Article IV, Section 4, of our federal Constitution gives every American citizen the right to live under a republican form of government in each state of the union.
Thus, Minnesotans have a federal constitutional right to live under a system of functioning checks and balances at every level of government.
Judge Guthmann’s opinion does not reference Locke or the U.S. Constitution. Properly for a county judge, he stays within the compass of Minnesota legal precedent — which, however, is fully aligned with the republican theory of government.

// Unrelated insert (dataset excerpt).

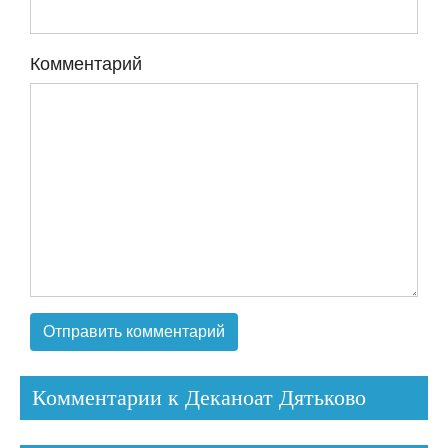
Комментарий
Комментарии к Деканоат Дятьково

Guthmann notes that the Minnesota Supreme Court has held that “the separation of powers doctrine is based on the principle that when the government’s power is concentrated in one of its branches, tyranny and corruption will result.”
Guthmann admits that the Minnesota Constitution gives governors authority to veto legislative appropriations of the people’s money on a line-by-line basis. But this, he concludes from previous Minnesota Supreme Court rulings, gives the governor only a limited role inside the legislative process.
The line-item-veto authority must be subsumed within the structure of checks and balances. The governor may check the Legislature to some extent — but the Legislature must also always be able to check the governor.
Thus, the Supreme Court has held that the governor’s authority to veto a line of funding must be “narrowly construed to prevent an unwarranted usurpation by the executive of powers granted the legislature.”
The Supreme Court has also held, in a case involving the court system, that each branch of government has inherent authority to protect itself from “unreasonable and intrusive assertions” into its sphere of competence by another branch.
And Guthmann noted that the high court has ruled in yet another case that the Legislature could not “gut” an executive office — in that case the constitutional office of treasurer — by transferring all its functions to other officials.
Guthmann simply put the shoe on the other foot, holding that the executive cannot “gut” the Legislature, either. He ruled that defunding an entire branch of government, as Dayton proposes to do, is profoundly intrusive into the activities of the victimized branch. It is unreasonable in that it nullifies the separation of that branch of government from the others.
But beyond interest in how Dayton’s duel with the Legislature will turn out, why should we still care about prerogative and its storied history in 2017?
Because Donald Trump is America’s president.
Does Trump properly have the discretion to launch a military strike on North Korea or continue the war in Afghanistan?
Should he have the personal option of preventing transgender citizens from serving in the military?
May he legitimately overrule the Department of Justice and fire special counsel Robert Mueller?
Was his pardon last week of ex-sheriff Joe Arpaio a proper use of the pardon power? Could he properly pardon his family and himself if convicted of crimes?
Reaffirming timeless truths about limits on the right use of power has seldom been more important.
Stephen B. Young, of St. Paul, is a former professor and dean at Hamline Law School and global executive director of the Caux Round Table.